The following is the second post in FairVote's series on the Irish electoral system and the 2013 Convention on the Constitution in Ireland. See the first post, an analysis of Ireland's ranked choice voting system, here.
In July of 2012, the Irish parliament passed a resolution that created a citizens' assembly called the Convention on the Constitution with the purpose of reviewing the Irish Constitution, including its electoral system. We at FairVote are pleased to see that the Irish are willing to scrutinize their current election system, as regular evaluation of the effectiveness of electoral processes is healthy for any democracy. Ireland's Convention serves as a model for how a similar system of electoral review could be developed in the U.S. - one that is transparent, broadly inclusive, and open to innovative new ideas.
The Irish Convention is structured as follows: of the 100 members of the Convention, 66 members are private citizens and 33 members are parliamentarians selected from their political party in the Irish Parliament or in North Ireland. The 66 private citizens on the Convention were randomly selected, and are thus broadly representative of the Irish society. The last member of the convention is the independent chairperson, who only votes in the event of a tie.
The Convention was charged with reviewing how elections are conducted in Ireland, and, after hearing testimonies and deliberating, with providing non-binding recommendations to the Parliament. The Irish Parliament has announced that they will respond to the convention's recommendations within four months of submission, and will provide a timeframe for a referendum if they agree to the recommendations.

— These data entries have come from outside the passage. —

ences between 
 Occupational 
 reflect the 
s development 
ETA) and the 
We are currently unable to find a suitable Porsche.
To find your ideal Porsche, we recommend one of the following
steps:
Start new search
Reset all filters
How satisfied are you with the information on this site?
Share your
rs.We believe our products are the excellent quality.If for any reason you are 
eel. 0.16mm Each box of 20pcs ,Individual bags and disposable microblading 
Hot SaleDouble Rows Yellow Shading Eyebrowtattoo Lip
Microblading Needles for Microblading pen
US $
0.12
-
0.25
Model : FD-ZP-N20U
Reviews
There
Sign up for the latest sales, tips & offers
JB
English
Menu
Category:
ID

Over the course of their year-long mandate to review the Irish Constitution, the convention will hold deliberations that at various locations throughout the country and will make all documents and every session available online. The Convention also allowed the public to submit their suggestions for the topics that were under review. As of June 14, 2013, the convention has received over 1,400 submissions from the public. The convention also heard expert testimony about the relative merits of their own electoral system and those used in other countries.
While it considered a wide variety of electoral systems, the Convention ultimately recommended that the current system of choice voting (known in Ireland as the single transferable vote) be maintained.

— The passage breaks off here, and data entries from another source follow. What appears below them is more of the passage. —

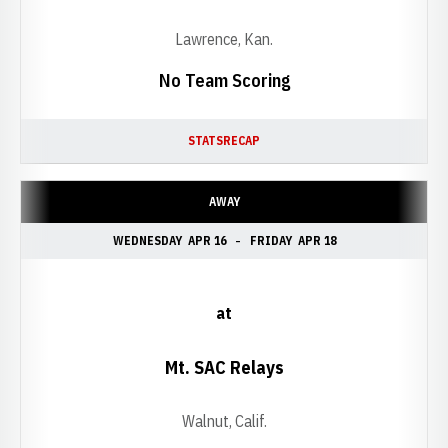
Lawrence, Kan.
No Team Scoring
STATS
RECAP
AWAY
WEDNESDAY
APR 16
FRIDAY
APR 18
at
Mt. SAC Relays
Walnut, Calif.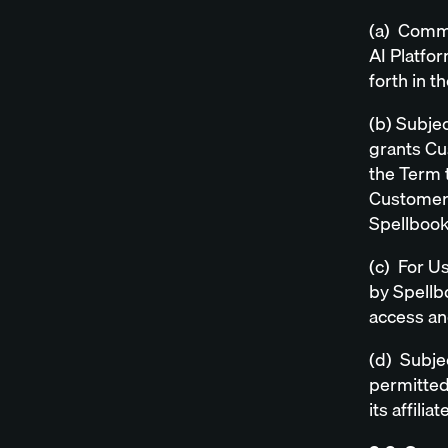
(a) Comme
AI Platfor
forth in t
(b) Subjec
grants Cu
the Term t
Customer 
Spellbook
(c) For U
by Spellb
access an
(d) Subje
permitted
its affil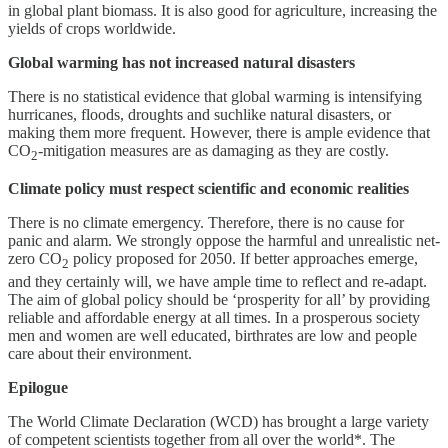
in global plant biomass. It is also good for agriculture, increasing the
yields of crops worldwide.
Global warming has not increased natural disasters
There is no statistical evidence that global warming is intensifying
hurricanes, floods, droughts and suchlike natural disasters, or
making them more frequent. However, there is ample evidence that
CO
-mitigation measures are as damaging as they are costly.
2
Climate policy must respect scientific and economic realities
There is no climate emergency. Therefore, there is no cause for
panic and alarm. We strongly oppose the harmful and unrealistic net-
zero CO
policy proposed for 2050. If better approaches emerge,
2
and they certainly will, we have ample time to reflect and re-adapt.
The aim of global policy should be ‘prosperity for all’ by providing
reliable and affordable energy at all times. In a prosperous society
men and women are well educated, birthrates are low and people
care about their environment.
Epilogue
The World Climate Declaration (WCD) has brought a large variety
of competent scientists together from all over the world*. The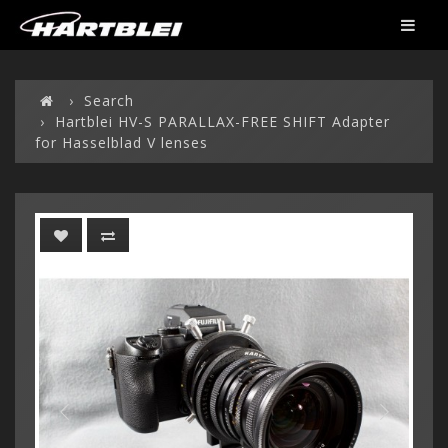
Search
Hartblei HV-S PARALLAX-FREE SHIFT Adapter
for Hasselblad V lenses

The Irish are not the first in recent memory to assemble a convention to evaluate the fundamental structure of their voting system. In 2004, a very similar citizen's assembly was convened in British Columbia, composed of 161 members drawn randomly from voter registration lists who had ten months to propose reforms. As was the case in Ireland, that assembly ultimately recommended the use of choice voting in their provincial elections. While the measure to switch to choice voting in British Columbia came up just shy of the 60% of votes in a referendum necessary to go into effect, it did receive a clear majority (57.69%) of the vote, demonstrating that the assembly's recommendations were widely respected.
Ireland's current Convention on the Constitution, like the citizen's assembly in British Columbia of nearly a decade ago, shows the value of having an independent and influential body discussing electoral reform without being constrained by day-to-day politics or immediate electoral incentives. These assemblies tend to be willing to consider more significant structural reforms, like choice voting, that can have tremendous positive effects on their elections.
In an American political environment where it is a struggle to achieve even minor voting reform, an Irish-style constitutional convention or citizen's assembly could go a long way toward opening the door to many much-needed structural election reforms.